**What is needed**
Set the entries down again exactly; none may be skipped.

**Records shown**

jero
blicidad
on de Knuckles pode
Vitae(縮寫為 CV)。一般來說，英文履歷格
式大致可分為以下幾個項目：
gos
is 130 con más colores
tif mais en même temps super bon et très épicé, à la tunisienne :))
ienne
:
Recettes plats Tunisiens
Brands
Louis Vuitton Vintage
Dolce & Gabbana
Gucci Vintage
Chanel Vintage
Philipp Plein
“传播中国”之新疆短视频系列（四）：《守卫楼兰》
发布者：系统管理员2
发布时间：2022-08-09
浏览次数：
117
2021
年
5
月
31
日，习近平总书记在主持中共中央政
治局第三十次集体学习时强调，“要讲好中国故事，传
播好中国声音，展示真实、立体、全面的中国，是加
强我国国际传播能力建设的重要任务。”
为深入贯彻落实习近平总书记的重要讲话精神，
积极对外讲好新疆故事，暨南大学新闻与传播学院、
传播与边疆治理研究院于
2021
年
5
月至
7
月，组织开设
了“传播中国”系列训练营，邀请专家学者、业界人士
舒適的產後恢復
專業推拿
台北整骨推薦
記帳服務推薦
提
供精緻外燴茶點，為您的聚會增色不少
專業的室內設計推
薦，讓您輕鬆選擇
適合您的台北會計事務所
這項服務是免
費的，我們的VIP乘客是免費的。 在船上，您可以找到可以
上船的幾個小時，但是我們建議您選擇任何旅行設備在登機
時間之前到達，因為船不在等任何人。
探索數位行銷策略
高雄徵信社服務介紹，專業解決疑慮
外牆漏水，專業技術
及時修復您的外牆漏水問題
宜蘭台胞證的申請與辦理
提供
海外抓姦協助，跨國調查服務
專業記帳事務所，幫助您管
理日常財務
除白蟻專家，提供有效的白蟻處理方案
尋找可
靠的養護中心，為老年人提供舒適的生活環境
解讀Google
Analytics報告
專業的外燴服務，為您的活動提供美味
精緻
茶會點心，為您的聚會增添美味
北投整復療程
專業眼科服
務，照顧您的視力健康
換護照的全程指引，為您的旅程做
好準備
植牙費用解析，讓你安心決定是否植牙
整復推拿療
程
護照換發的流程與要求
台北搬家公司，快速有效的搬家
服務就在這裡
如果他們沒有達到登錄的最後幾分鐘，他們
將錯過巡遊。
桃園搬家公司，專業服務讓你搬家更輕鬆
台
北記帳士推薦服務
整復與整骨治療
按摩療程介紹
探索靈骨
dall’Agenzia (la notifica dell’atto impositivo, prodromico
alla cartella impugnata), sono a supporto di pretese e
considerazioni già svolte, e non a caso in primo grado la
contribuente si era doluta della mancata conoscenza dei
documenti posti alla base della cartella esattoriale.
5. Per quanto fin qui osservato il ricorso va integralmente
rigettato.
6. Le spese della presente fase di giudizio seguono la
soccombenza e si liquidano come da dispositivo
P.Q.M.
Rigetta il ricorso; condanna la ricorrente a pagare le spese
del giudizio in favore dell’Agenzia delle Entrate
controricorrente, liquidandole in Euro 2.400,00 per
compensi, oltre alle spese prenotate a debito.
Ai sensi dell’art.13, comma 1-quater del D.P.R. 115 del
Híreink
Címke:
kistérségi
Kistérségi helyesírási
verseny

**Solution to the exercise**
jero
blicidad
on de Knuckles pode
Vitae(縮寫為 CV)。一般來說，英文履歷格
式大致可分為以下幾個項目：
gos
is 130 con más colores
tif mais en même temps super bon et très épicé, à la tunisienne :))
ienne
:
Recettes plats Tunisiens
Brands
Louis Vuitton Vintage
Dolce & Gabbana
Gucci Vintage
Chanel Vintage
Philipp Plein
“传播中国”之新疆短视频系列（四）：《守卫楼兰》
发布者：系统管理员2
发布时间：2022-08-09
浏览次数：
117
2021
年
5
月
31
日，习近平总书记在主持中共中央政
治局第三十次集体学习时强调，“要讲好中国故事，传
播好中国声音，展示真实、立体、全面的中国，是加
强我国国际传播能力建设的重要任务。”
为深入贯彻落实习近平总书记的重要讲话精神，
积极对外讲好新疆故事，暨南大学新闻与传播学院、
传播与边疆治理研究院于
2021
年
5
月至
7
月，组织开设
了“传播中国”系列训练营，邀请专家学者、业界人士
舒適的產後恢復
專業推拿
台北整骨推薦
記帳服務推薦
提
供精緻外燴茶點，為您的聚會增色不少
專業的室內設計推
薦，讓您輕鬆選擇
適合您的台北會計事務所
這項服務是免
費的，我們的VIP乘客是免費的。 在船上，您可以找到可以
上船的幾個小時，但是我們建議您選擇任何旅行設備在登機
時間之前到達，因為船不在等任何人。
探索數位行銷策略
高雄徵信社服務介紹，專業解決疑慮
外牆漏水，專業技術
及時修復您的外牆漏水問題
宜蘭台胞證的申請與辦理
提供
海外抓姦協助，跨國調查服務
專業記帳事務所，幫助您管
理日常財務
除白蟻專家，提供有效的白蟻處理方案
尋找可
靠的養護中心，為老年人提供舒適的生活環境
解讀Google
Analytics報告
專業的外燴服務，為您的活動提供美味
精緻
茶會點心，為您的聚會增添美味
北投整復療程
專業眼科服
務，照顧您的視力健康
換護照的全程指引，為您的旅程做
好準備
植牙費用解析，讓你安心決定是否植牙
整復推拿療
程
護照換發的流程與要求
台北搬家公司，快速有效的搬家
服務就在這裡
如果他們沒有達到登錄的最後幾分鐘，他們
將錯過巡遊。
桃園搬家公司，專業服務讓你搬家更輕鬆
台
北記帳士推薦服務
整復與整骨治療
按摩療程介紹
探索靈骨
dall’Agenzia (la notifica dell’atto impositivo, prodromico
alla cartella impugnata), sono a supporto di pretese e
considerazioni già svolte, e non a caso in primo grado la
contribuente si era doluta della mancata conoscenza dei
documenti posti alla base della cartella esattoriale.
5. Per quanto fin qui osservato il ricorso va integralmente
rigettato.
6. Le spese della presente fase di giudizio seguono la
soccombenza e si liquidano come da dispositivo
P.Q.M.
Rigetta il ricorso; condanna la ricorrente a pagare le spese
del giudizio in favore dell’Agenzia delle Entrate
controricorrente, liquidandole in Euro 2.400,00 per
compensi, oltre alle spese prenotate a debito.
Ai sensi dell’art.13, comma 1-quater del D.P.R. 115 del
Híreink
Címke:
kistérségi
Kistérségi helyesírási
verseny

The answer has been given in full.